Healthcare agent - The person named in an advance directive or as permitted under state law to make healthcare decisions on behalf of a person who is no longer able to make medical decisions.
Hospice care - A program model for delivering palliative care to individuals who are in the final stages of terminal illness. In addition to providing palliative care and personal support to the patient, hospice includes support for
the patient’s family while the patient is dying, as well as support to the family during their bereavement.
Intubation - Refers to "endotracheal intubation"
the insertion of a tube through the mouth or nose into the trachea (windpipe) to create and maintain an open airway to assist breathing.
Legislation - Laws enacted by state or federal representatives.
Life-sustaining treatment - Treatments (medical procedures) that replace or support an essential bodily function (may also be called life support treatments). Life-sustaining treatments include cardiopulmonary resuscitation, mechanical
ventilation, artificial nutrition and hydration, dialysis, and certain other treatments.

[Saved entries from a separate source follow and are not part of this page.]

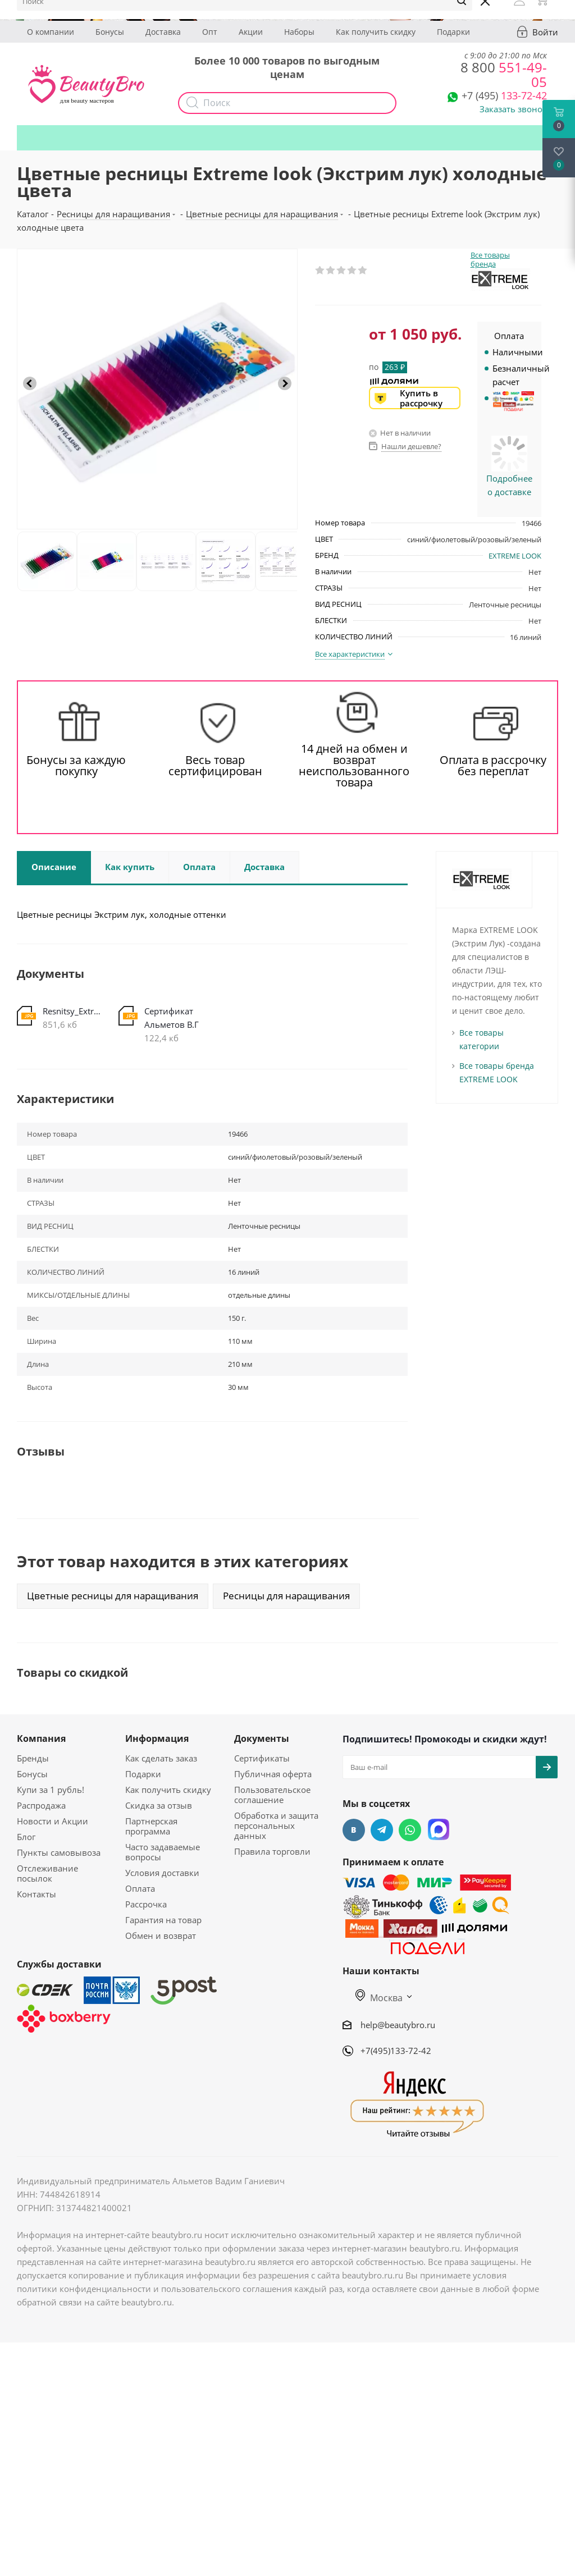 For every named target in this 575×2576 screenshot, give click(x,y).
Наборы (299, 31)
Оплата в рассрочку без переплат (493, 765)
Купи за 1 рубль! (50, 1789)
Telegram (382, 1830)
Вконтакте (354, 1830)
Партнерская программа (151, 1826)
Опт (209, 31)
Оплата (140, 1888)
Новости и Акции (52, 1821)
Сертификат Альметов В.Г (171, 1017)
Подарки (453, 31)
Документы (261, 1738)
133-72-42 (504, 95)
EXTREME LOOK (515, 556)
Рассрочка (146, 1904)
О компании (50, 31)
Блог (26, 1836)
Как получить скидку (376, 31)
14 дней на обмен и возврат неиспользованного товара (354, 765)
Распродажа (41, 1805)
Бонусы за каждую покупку (76, 765)
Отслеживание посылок (47, 1873)
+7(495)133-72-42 (395, 2050)
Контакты (36, 1894)
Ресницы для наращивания (286, 1595)
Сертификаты (262, 1758)
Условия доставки (162, 1872)
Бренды (33, 1758)
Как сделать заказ (161, 1758)
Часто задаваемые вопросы (162, 1852)
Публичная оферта (273, 1773)
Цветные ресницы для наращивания (112, 1595)
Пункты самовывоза (59, 1852)
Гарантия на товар (163, 1919)
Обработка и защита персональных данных (276, 1825)
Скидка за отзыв (158, 1805)
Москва (379, 1998)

Living will - A type of advance directive in which an individual documents his or her wishes about medical treatment should he or she be at the end of life and unable to communicate. It may also be called a “directive to physicians”, “health
care declaration,” or “medical directive.” The purpose of a living will is to guide family members and doctors in deciding how aggressively to use medical treatments to delay death.
Mechanical ventilation - Mechanical ventilation is used to support or replace the function of the lungs. A machine called a ventilator (or respirator) forces air into the lungs. The ventilator is attached to a tube inserted in the nose
or mouth and down into the windpipe (or trachea). Mechanical ventilation often is used to assist a person through a short-term problem or for prolonged periods in which irreversible respiratory failure exists due to injuries to the upper spinal cord or
a progressive neurological disease.
Medical power of attorney - A document that allows an individual to appoint someone else to make decisions about his or her medical care if he or she is unable to communicate. This type of advance directive may also be called a health
care proxy, durable power of attorney for health care or appointment of a health care agent. The person appointed may be called a health care agent, surrogate, attorney-in-fact or proxy.

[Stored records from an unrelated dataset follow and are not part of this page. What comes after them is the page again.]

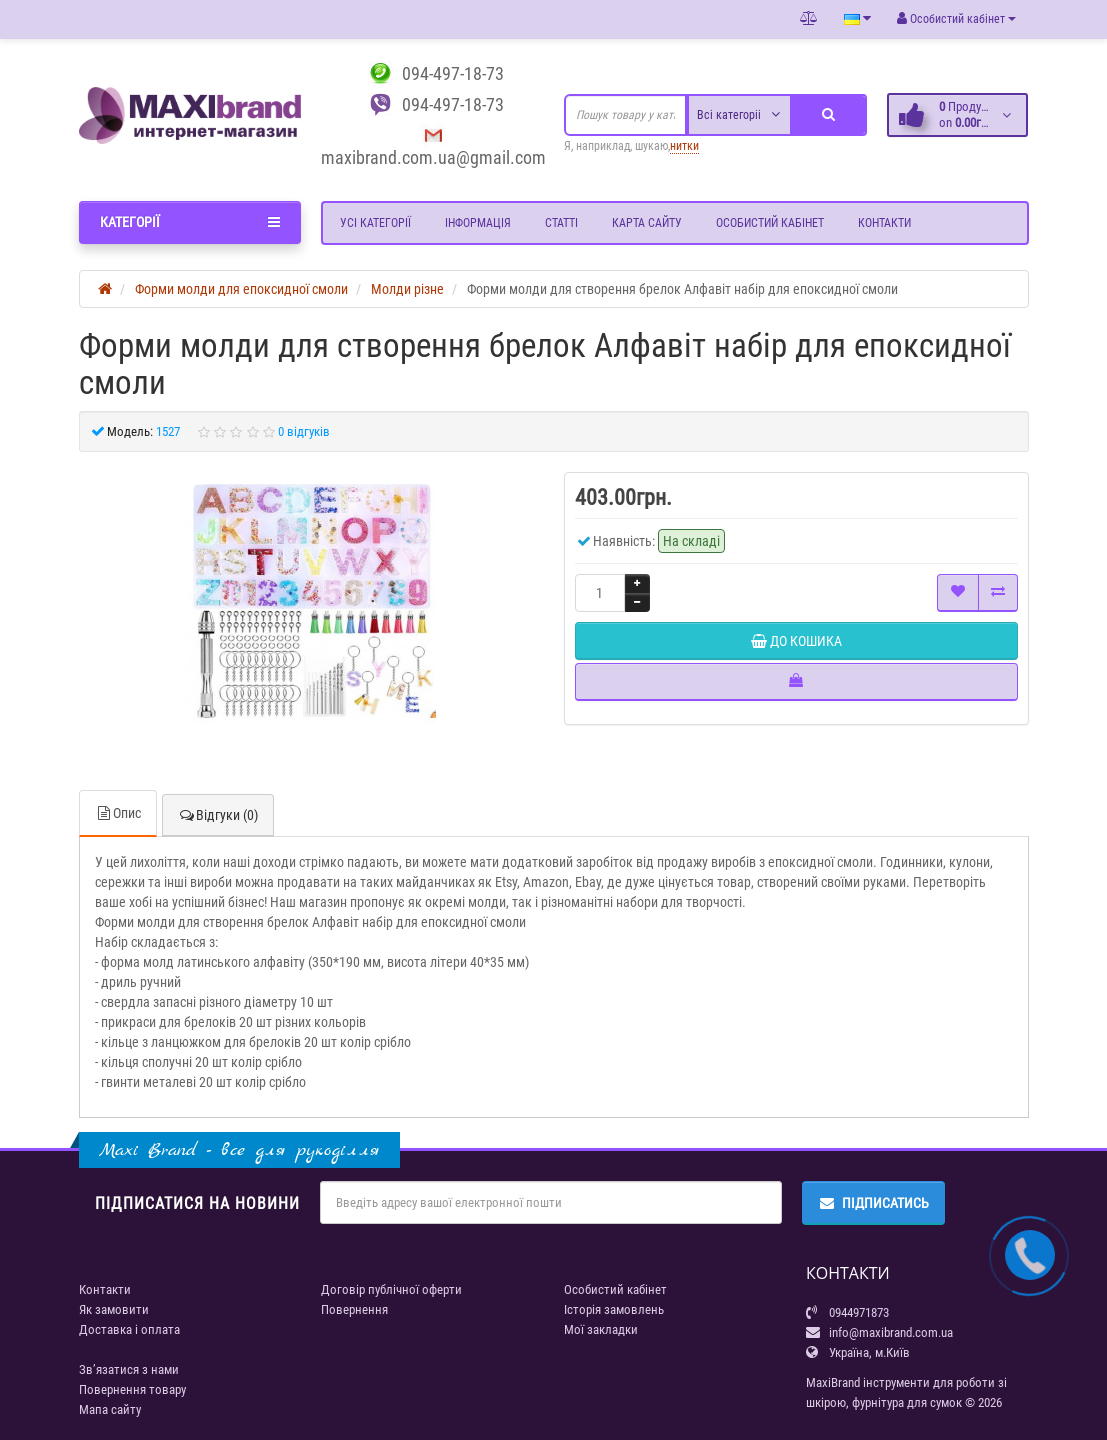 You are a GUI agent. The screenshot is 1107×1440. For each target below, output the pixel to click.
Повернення (354, 1309)
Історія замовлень (614, 1309)
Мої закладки (601, 1329)
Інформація (478, 223)
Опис (118, 813)
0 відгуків (304, 431)
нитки (684, 146)
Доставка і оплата (129, 1329)
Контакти (884, 223)
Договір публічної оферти (391, 1289)
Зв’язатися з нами (129, 1369)
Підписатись (873, 1203)
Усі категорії (375, 223)
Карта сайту (647, 223)
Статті (561, 223)
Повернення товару (132, 1389)
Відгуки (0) (218, 815)
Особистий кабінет (770, 223)
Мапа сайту (110, 1409)
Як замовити (114, 1309)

Palliative care - A comprehensive approach to treating serious illness that focuses on the physical, psychological, spiritual, and existential needs of the patient. Its goal is to achieve the best quality of life available to the patient
by relieving suffering, by controlling pain and symptoms, and by enabling the patient to achieve maximum functional capacity. Respect for the patient’s culture, beliefs, and values are an essential component. Palliative care is sometimes called “comfort
care” or “hospice type care.”
Respiratory arrest - The cessation of breathing - an event in which an individual stops breathing. If breathing is not restored, an individual's heart eventually will stop beating, resulting in cardiac arrest.
Surrogate decision-making - Surrogate decision-making laws allow an individual or group of individuals (usually family members) to make decisions about medical treatments for a patient who has lost decision-making capacity and did not
prepare an advance directive. A majority of states have passed statutes that permit surrogate decision making for patients without advance directives.
Withholding or withdrawing treatment - Forgoing life-sustaining measures or discontinuing them after they have been used for a certain period of time.